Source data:
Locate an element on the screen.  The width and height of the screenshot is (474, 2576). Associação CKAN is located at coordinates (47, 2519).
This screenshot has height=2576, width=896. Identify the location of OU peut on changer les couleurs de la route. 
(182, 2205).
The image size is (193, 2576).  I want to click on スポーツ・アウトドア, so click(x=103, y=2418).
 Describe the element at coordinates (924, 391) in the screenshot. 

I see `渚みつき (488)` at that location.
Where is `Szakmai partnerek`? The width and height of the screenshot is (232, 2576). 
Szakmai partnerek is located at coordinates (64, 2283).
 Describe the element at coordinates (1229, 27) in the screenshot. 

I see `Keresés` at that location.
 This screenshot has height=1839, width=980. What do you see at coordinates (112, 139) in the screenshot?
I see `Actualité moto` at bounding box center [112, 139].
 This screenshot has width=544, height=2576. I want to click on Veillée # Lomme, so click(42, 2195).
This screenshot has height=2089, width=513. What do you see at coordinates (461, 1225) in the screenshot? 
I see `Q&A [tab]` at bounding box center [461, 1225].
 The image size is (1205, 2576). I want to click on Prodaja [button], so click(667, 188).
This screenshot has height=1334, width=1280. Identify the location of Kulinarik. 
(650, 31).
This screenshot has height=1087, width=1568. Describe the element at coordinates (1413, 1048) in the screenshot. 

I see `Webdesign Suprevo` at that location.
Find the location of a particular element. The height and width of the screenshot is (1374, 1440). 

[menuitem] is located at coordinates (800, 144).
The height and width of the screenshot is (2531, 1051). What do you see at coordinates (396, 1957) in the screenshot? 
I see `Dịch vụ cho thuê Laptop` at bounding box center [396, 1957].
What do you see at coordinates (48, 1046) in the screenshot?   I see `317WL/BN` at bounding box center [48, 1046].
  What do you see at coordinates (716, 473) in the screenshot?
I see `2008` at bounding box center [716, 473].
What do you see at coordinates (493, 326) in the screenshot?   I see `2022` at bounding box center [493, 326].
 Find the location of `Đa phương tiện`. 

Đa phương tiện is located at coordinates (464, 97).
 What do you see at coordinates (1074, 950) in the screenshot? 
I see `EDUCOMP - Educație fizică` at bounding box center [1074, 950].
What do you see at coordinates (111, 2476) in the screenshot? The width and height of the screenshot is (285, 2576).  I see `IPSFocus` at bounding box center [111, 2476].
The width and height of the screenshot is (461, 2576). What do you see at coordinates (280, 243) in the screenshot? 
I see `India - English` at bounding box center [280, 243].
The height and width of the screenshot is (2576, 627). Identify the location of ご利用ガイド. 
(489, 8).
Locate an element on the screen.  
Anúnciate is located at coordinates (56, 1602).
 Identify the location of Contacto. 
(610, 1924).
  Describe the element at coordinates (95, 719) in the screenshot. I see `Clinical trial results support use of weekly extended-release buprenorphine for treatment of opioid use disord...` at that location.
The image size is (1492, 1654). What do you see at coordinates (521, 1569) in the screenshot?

**TASK PROMPT**: Starting with the line above that holds "This screenshot has height=2089, width=513." and stopping with the line that holds "What do you see at coordinates (493, 326)", reproduce each line exactly, omitting all other lines.

**RESULT OF THIS EXERCISE**:
This screenshot has height=2089, width=513. What do you see at coordinates (461, 1225) in the screenshot? 
I see `Q&A [tab]` at bounding box center [461, 1225].
 The image size is (1205, 2576). I want to click on Prodaja [button], so click(667, 188).
This screenshot has height=1334, width=1280. Identify the location of Kulinarik. 
(650, 31).
This screenshot has height=1087, width=1568. Describe the element at coordinates (1413, 1048) in the screenshot. 

I see `Webdesign Suprevo` at that location.
Find the location of a particular element. The height and width of the screenshot is (1374, 1440). 

[menuitem] is located at coordinates (800, 144).
The height and width of the screenshot is (2531, 1051). What do you see at coordinates (396, 1957) in the screenshot? 
I see `Dịch vụ cho thuê Laptop` at bounding box center [396, 1957].
What do you see at coordinates (48, 1046) in the screenshot?   I see `317WL/BN` at bounding box center [48, 1046].
  What do you see at coordinates (716, 473) in the screenshot?
I see `2008` at bounding box center [716, 473].
What do you see at coordinates (493, 326) in the screenshot?   I see `2022` at bounding box center [493, 326].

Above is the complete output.